Hormones & Vulnerability to Stress
We can thank engineering for many of the terms currently used to refer to stress. Breaking point, tension, strain, elasticity, resilience, and of course stress, come to mind. Arguably, Hans Selye established the trend during the 1930s, when he first introduced the term stress to describe the relationship between the stress hormone cortisol and its negative effects on the health of rats.
Today, the relationship between stress and illness is much better understood. In terms of the way the body responds to a perceived threat we have a fairly good idea of the process and this begins with a system known as the hypothalamic-pituitary-adrenal axis, or HPA. The HPA axis is a sophisticated relationship between the hypothalamus, the pituitary gland and the adrenal glands.
The hypothalamus is an area of the brain that controls most of the body's hormonal systems. When a person perceives danger, cells in the hypothalamus produce hormone corticotrophin-releasing factor (CRF). This starts a chain reaction of hormones that include adrenaline and cortisol. The purpose of these and other hormones is to prepare the body to escape danger. The hormonal cocktail simultaneously boosts heart rate, respiration and the availability of glucose to fuel muscles whilst slowing down bodily systems that aren't required for fight or flight, notably digestion and some parts of the immune system.
The HPA operates like a thermostat, switching in when dangers are perceived and adjusting when they are not. The problems really begin when a person is under real or perceived threat almost constantly. When this occurs the balance of the body is thrown out and systems remain on alert. Mechanisms such as the immune and digestive systems that should operate naturally during periods of calm are compromised as the HPA ‘thermostat' remains stuck in the on position.

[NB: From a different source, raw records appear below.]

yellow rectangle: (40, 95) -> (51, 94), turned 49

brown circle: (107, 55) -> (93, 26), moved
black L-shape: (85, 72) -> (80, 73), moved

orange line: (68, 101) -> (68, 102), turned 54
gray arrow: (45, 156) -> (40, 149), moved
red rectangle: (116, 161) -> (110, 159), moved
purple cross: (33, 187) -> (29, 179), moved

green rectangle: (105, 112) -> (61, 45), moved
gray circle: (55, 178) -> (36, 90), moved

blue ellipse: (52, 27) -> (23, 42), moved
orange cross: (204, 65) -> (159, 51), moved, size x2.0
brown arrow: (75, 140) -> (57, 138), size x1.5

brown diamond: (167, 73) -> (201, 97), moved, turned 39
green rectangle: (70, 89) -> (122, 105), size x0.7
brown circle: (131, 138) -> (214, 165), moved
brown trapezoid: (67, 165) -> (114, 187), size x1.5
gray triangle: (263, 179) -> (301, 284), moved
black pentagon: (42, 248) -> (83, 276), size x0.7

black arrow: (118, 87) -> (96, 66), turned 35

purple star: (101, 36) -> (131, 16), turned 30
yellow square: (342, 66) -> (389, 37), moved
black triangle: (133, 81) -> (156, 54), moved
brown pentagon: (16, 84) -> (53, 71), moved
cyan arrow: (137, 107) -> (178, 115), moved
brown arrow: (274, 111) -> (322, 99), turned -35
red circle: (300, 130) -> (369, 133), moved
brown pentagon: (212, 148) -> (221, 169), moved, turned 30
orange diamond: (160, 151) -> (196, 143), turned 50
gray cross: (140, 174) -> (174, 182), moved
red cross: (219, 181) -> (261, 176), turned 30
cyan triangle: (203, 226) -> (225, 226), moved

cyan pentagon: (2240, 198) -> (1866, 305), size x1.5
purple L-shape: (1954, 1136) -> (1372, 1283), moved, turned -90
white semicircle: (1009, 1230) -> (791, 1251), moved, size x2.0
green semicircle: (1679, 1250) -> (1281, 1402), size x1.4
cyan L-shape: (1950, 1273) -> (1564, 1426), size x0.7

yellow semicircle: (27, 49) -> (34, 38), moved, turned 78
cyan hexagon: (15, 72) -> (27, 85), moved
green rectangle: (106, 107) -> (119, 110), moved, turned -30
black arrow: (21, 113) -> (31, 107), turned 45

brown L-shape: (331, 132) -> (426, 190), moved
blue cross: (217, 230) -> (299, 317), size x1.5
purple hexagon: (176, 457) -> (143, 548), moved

Following a stressful experience it can take up to an hour for levels of cortisol to return to normal levels. If stress remains constant, cortisol levels can have a marked effect on the body. For example, it can prevent the growth of new neural tissue in parts of the brain that should help to switch off the HPA axis. We also know that stress hormones can impair memory formation and may have an effect on the person's ability to put emotional memories into context (Sapolsky, 1994 cited in Wargo, 2007).
Abusive and neglectful childhoods are common characteristics of people who suffer with depression in adulthood. The amount of stress we experience in early life appears to tune our level of sensitivity to stress later in life (Wargo, 2007). According to Wargo, it is even possible to locate the area of the brain responsible for this tuning mechanism, which he describes as, "at the top part of the HPA axis".
Elevated levels of stress-related hormones are found in the spinal fluid of people with depression. Physical changes in parts of the brain associated with stress have been found in suicides. And, as Wargo goes on to state, there is evidence to suggest that, "the degree of maternal care predicts trait anxiety and the responsiveness of an individual's HPA axis to stress".
Does all this mean that stress in inevitable in some and less so in others. Well, no to both. It remains the case that a person's situation and lifestyle have a powerful effect on a person's coping mechanisms and even if you have been short-changed at an early age or possibly inherit greater vulnerability to stress, it is still possible to influence outcomes.
Wargo, E (2007) Understanding the Have-Knots: the role of stress in just about everything. APA Observer. 20, 11, 18-23.